You: Hi Mariela. Can I speak to John?
23. Thank you, I’ll hold.
Person A: Yes, I’ll connect you with John now.
You: Thank you, I’ll hold.
24. When is a better time to call back?
If the person you’re trying to get in touch with is not available, you can get a better idea of when to follow up with this question.
Person A: Sorry but John is not here.
You: No problem, when is a better time to call back?
Most Common English Phrases for Travellers
Do you have a trip coming up in the United States, Australia, England, or another English speaking country? You may want to keep these handy.
25. How do I get to [location]
When you land in a new area, and you need to find your hotel, a restaurant, or a touristic spot, this is a very useful question to know.
You: Excuse me. How do I get to Time Square from here?
26. Where is the nearest ATM?
Whether you’re at the airport or you’re speaking to a local shopowner, you can ask them where the ATM machine is.
27. How much is this?
Generally used when you’re shopping at a market or shop without a price tag, you can use this to ask the price.
28. Turn left/right or go straight
Directions are important mostly to understand when someone is giving it to you.
29. What is your phone number/Instagram/Facebook?
Met a cute girl or boy that you want to keep in touch with?
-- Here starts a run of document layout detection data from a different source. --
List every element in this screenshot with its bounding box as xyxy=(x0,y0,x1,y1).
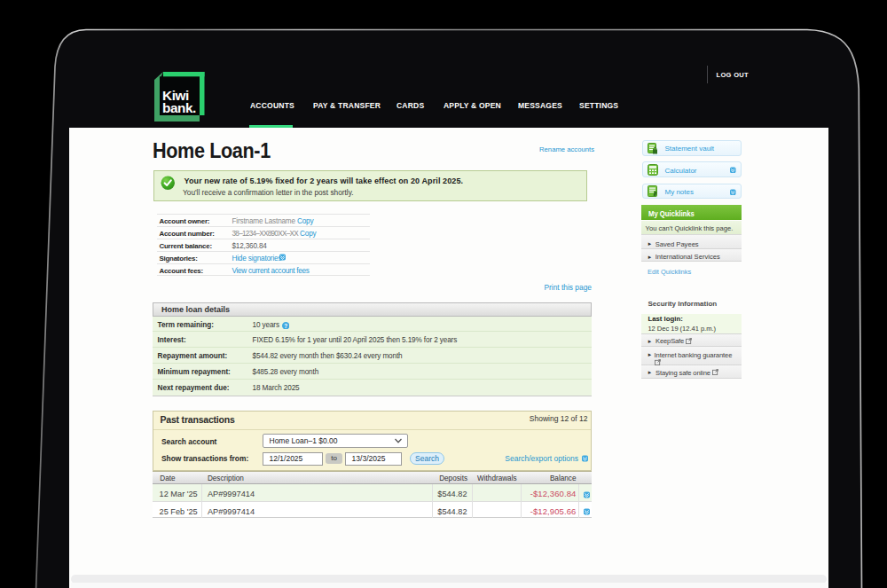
svg-text:bank.: bank. xyxy=(162,100,196,115)
svg-text:?: ? xyxy=(284,322,287,328)
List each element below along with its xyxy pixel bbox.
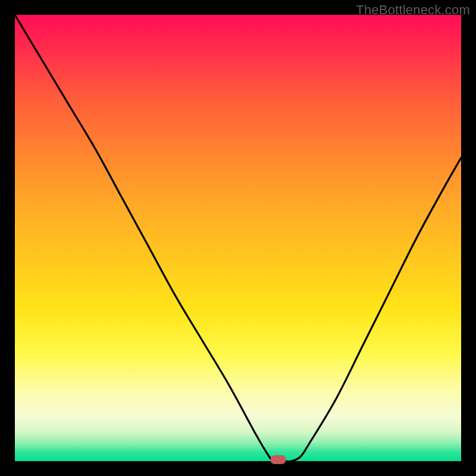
curve-layer xyxy=(15,15,461,461)
bottleneck-curve-path xyxy=(15,15,461,462)
watermark-text: TheBottleneck.com xyxy=(356,2,470,18)
chart-frame: TheBottleneck.com xyxy=(0,0,476,476)
minimum-marker xyxy=(271,455,286,464)
plot-area xyxy=(15,15,461,461)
Or a cool person that you want to reconnect with in the future? Ask them for their contact information or social media.
Business English Phrases For Work
Lastly, we wanted to cover the most basic English phrases for business. If you happen to have an English speaking co-worker or if you’re currently working for an English speaking organization, read on.
30. Who am I speaking with?
Similar to the basic phrases we shared for phone conversations, this is useful to know when you’re on a call at work.
31. What do you think about [proposal/project/idea]?
Feedback is vital to succeed at the workplace. If you want to know what your colleague or boss thinks about your new idea/proposal/project, ask them this question.
32. I agree with you.
Share with a co-worker that you’re on the same page as them.
Person A: Mary is a great colleague but I think she needs to do a better job with motivating her team members.
You: Yes, I agree with you on that. But…
33. I think we should…
When you want to propose a new idea, you can introduce it by saying this.
34. I’d like to introduce you to my colleague, [first name]
Become a connector when a new team member joins your team or when you’re introducing someone to a friend.
35. Is there anything else we need to discuss for today’s meeting?
This is useful at the end of a meeting to ask everyone on your team if there’s anything else you need to talk about.
You: Thanks everyone for sharing your ideas and feedback. Is there anything else we need to talk about?
We hope you found these basic phrases useful to help you speak English more confidently. It’s not going to be easy at first, so make sure you practice, practice, practice. And remember, focus on the most valuable words first, instead of trying to memorize all 35 phrases we shared with you today.